First Published: February 22, 2016 as First Class: Dunbar High School
“The story of Dunbar shows what can happen in spite of huge legal, societal, and professional hurdles. It shows what is possible when a group of people focus and band together to make something better. Dunbar shows what happens when a stable middle class exists. And Dunbar shows us that politics pollutes education.
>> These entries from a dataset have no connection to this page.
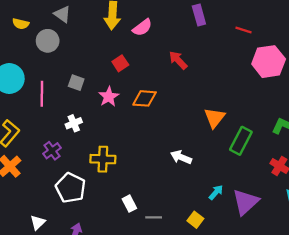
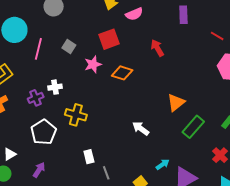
red square: (120, 63) -> (109, 39), size x1.5
white cross: (74, 123) -> (55, 87), moved
gray line: (154, 217) -> (106, 173), turned 56

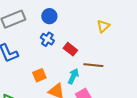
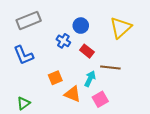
blue circle: (49, 16) -> (81, 26), moved
yellow triangle: (103, 26) -> (121, 28), size x1.6

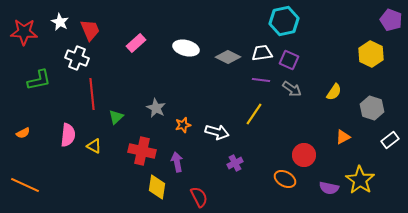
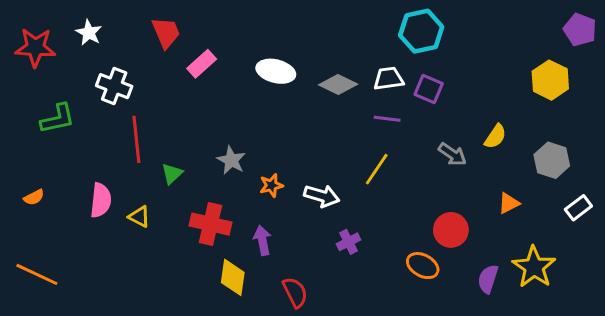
red trapezoid: (90, 30) -> (166, 33), moved
gray arrow: (292, 89) -> (452, 154), moved
purple semicircle: (329, 188) -> (488, 279), turned 96

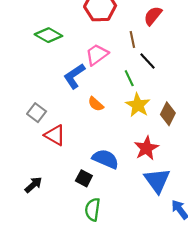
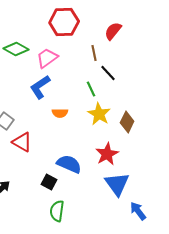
pink trapezoid: (97, 55) -> (47, 58), moved
orange semicircle: (96, 104) -> (60, 113), turned -42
And through all this, Dunbar helped create the greatest generations of African Americans.”
These are the powerful words that reach out to you in the introduction of Alison Stewart’s book, First Class: The Legacy of Dunbar, America’s First Black Public High School.
Alison Stewart’s book is a compelling read for anyone interested in getting a feel for the history of black education in Washington DC. It’s even a compelling read for someone who wants to get a feel for the early days of the District of Columbia’s beginnings as a southern federal city with its mix of slaves and free Negroes.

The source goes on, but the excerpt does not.